If you do not know your donor really well (and I mean REALLY
well. Friends for a month or two doesn't cut the mustard) you ought to assume that your
partner is, in fact, infected with something that you don't want. It is unlikely that you will be
infected by drinking bodily fluids of any sort unless you have cuts or sores in your moth or
esophagus (as Vyrdolak pointed out in a post on VAmpyres listserv); what do you do to
prevent this? Don't brush and floss your teeth before you feed, although you may want to use
mouthwash; certainly don't feed after you have just been to the dentist! (Why do you think
dentists use those nifty little contraptions called "dental dams," anyway?) If you have a raw,
sore throat don't feed on bodily fluids either. So don't scream your brains out at a rock
concert, or feed when you have a cold or flu or throat infection...Also, don't eat extremely
spicy food because this burns the esophagus. It will also give you very bad breath, but that's
less of a problem. (At least for you. Your partner, on the other hand, probably has a different
perspective.) You may want to avoid feeding if you have heartburn. If you are prone to
heartburn, find out what is causing it and change your diet.
As for safer sex - for God's sake use a condom, and put gloves on if you are fisting
your partner and have cuts on your hand. And use a barrier with oral sex if you have cuts in
your mouth but still want to perform oral sex anyway. (Saran Wrap is much nicer than a dental
dam - thinner, and it doesn't taste as yucky. It does NOT make a good condom,alas) Make
sure your condom is latex, not sheepskin, and is lubricated with nonoxynol-9. During sex,
don't just save the condom for when you are just starting to come (if you are male) as men are
wont to do. Pre-cum has sperm in it too, and besides, if you have a sore on your "love rocket"
it won't make any difference how close you are to coming if it comes in contact with infected
vaginal fluid (of course, if you have a sore, what are you doing having sex? Go to the doctor!
Sheesh!)
All this you probably know.
As for other forms of sickness - flubugs, etc -
Don't feed from a partner who is sick. Not only will the energy be polluted (
and weak) but your partner needs all the energy s/he has to get well. Let your partner heal up
first.
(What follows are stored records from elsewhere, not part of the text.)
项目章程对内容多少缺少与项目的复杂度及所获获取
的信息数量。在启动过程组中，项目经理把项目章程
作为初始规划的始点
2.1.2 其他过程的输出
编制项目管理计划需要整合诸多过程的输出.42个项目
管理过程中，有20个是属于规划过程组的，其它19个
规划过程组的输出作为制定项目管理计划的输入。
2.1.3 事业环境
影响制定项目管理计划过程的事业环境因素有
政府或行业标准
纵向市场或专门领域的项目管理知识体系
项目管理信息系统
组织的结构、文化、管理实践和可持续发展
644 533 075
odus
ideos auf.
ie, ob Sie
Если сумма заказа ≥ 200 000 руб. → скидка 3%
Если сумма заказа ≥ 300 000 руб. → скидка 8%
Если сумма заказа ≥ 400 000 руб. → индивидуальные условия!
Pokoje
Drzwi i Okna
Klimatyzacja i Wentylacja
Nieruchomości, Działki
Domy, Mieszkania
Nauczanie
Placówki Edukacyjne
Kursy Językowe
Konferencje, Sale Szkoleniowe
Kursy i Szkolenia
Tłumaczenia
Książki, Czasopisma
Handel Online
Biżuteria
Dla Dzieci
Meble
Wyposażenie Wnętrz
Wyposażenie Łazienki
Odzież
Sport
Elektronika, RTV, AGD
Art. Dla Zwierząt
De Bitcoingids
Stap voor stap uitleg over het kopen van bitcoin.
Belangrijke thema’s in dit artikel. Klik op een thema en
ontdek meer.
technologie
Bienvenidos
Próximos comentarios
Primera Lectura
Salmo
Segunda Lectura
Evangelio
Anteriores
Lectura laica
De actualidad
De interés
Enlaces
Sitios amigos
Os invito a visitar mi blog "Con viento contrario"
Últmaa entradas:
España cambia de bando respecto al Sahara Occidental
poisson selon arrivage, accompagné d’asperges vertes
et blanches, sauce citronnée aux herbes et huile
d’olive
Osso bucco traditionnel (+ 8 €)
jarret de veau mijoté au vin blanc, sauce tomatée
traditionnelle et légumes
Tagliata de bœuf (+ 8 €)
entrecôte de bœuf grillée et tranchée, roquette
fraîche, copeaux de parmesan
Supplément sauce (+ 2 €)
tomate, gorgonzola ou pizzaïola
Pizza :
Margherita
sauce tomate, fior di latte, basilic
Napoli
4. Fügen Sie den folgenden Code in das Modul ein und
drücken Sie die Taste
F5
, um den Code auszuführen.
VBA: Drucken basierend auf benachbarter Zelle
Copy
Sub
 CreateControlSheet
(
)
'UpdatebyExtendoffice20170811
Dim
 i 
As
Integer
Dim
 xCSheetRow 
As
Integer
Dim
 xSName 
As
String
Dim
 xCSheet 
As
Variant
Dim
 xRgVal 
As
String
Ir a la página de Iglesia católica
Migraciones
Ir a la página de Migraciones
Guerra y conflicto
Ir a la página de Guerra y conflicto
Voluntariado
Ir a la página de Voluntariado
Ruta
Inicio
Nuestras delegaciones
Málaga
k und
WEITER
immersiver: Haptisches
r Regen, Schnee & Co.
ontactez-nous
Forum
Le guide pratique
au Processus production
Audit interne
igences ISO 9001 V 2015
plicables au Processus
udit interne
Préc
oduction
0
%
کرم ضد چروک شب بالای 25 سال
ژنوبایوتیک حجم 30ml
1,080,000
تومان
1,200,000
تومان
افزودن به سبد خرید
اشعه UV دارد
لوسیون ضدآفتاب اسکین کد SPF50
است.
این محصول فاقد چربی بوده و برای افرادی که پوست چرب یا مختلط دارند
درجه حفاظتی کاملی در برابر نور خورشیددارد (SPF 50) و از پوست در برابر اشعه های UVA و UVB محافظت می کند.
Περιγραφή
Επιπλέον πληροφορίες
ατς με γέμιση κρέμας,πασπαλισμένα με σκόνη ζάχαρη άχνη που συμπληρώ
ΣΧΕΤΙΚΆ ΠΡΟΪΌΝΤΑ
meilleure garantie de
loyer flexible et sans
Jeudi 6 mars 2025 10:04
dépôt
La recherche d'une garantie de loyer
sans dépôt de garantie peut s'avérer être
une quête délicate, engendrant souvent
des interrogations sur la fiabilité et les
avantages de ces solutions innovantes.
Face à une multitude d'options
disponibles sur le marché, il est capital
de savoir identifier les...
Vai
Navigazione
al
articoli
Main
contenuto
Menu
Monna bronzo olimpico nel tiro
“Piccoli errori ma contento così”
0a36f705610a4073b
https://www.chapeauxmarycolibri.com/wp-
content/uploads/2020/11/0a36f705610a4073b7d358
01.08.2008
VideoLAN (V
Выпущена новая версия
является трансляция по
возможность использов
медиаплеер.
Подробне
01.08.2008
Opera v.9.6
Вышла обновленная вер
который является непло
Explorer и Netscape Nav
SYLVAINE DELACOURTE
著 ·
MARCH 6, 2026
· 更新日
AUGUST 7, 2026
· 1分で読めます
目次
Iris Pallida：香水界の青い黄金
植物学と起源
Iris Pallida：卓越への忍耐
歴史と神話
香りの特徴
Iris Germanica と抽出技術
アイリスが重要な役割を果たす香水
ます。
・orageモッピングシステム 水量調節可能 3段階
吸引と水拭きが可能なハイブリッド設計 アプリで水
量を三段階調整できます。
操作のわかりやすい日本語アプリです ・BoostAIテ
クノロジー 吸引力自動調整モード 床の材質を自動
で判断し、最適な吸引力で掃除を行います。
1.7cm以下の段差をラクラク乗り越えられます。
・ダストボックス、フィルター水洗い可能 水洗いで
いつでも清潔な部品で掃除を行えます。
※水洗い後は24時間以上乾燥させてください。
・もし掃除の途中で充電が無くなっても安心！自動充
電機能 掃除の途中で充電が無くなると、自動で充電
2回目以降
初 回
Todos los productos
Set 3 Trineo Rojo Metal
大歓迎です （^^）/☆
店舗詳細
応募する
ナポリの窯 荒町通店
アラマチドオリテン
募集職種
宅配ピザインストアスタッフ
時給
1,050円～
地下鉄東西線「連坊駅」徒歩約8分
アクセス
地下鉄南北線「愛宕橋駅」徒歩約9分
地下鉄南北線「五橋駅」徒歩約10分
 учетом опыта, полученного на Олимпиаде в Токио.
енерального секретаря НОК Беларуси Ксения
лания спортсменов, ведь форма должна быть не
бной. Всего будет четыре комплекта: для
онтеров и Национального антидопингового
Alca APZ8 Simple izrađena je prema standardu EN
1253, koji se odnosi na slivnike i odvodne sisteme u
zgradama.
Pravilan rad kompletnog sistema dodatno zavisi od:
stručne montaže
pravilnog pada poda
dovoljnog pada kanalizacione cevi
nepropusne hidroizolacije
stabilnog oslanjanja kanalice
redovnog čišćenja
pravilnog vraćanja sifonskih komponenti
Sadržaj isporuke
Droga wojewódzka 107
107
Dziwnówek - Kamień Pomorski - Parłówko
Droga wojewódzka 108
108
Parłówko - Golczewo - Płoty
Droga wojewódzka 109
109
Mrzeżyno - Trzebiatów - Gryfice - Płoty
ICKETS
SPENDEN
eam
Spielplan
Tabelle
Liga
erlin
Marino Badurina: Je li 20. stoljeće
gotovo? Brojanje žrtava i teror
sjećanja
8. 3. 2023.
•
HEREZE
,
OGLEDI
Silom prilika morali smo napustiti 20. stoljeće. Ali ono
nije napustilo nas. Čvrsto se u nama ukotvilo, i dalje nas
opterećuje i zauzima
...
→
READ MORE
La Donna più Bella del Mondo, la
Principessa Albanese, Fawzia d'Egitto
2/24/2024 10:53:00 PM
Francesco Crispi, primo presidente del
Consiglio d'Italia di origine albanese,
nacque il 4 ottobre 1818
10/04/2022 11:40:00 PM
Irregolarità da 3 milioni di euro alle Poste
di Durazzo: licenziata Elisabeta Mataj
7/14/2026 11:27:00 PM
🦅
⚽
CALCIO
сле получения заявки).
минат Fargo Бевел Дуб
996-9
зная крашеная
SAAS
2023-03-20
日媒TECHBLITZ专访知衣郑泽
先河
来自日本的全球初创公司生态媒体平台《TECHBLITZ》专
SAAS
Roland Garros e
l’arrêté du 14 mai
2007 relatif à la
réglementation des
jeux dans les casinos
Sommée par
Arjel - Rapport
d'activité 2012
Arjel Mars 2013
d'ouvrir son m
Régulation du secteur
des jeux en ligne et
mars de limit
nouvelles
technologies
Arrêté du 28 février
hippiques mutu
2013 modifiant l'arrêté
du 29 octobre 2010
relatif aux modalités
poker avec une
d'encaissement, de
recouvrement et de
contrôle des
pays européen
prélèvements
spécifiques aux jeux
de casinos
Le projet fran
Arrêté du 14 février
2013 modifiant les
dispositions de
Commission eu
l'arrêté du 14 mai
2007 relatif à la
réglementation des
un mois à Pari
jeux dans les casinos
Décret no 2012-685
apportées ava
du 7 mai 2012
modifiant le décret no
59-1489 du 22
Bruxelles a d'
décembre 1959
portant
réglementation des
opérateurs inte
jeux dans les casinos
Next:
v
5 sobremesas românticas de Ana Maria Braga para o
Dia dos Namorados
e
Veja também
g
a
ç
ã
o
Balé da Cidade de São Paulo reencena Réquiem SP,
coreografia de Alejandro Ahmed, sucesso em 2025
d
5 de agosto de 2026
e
Feed your partner things that boost the immune system and general energy level:
ginseng, garlic, ginger, goldenseal, echinacea, damiana, cayenne pepper. (Hopefully your
partner's chicken soup is not spiked with all of these things at once. Bleach!)
And again, don't feed while sick. You might spread your germs, and besides, you'll
spend more energy feeding than you will recover while eating.
BTW: I forgot to point out that Hepatitis B (and other forms of hepatitis) are a lot
sturdier than AIDS, and more contagious. And therefore easier to get. Do yourself a favour
and get a series of hepatitis shots. It's a good investment, and it beats worrying.